- Action item -
Drop the images, then output the listing exactly.

- Supplied data -

------------------------

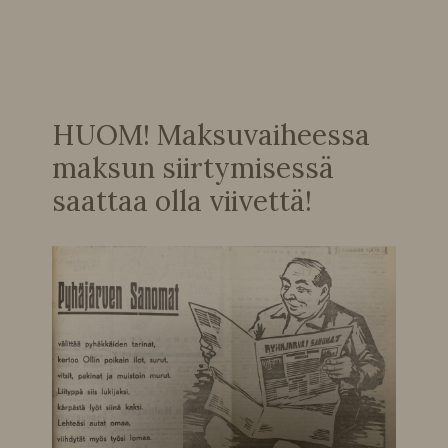
HUOM! Maksuvaiheessa
maksun siirtymisessä
saattaa olla viivettä!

------------------------

- Finished exercise -
HUOM! Maksuvaiheessa
maksun siirtymisessä
saattaa olla viivettä!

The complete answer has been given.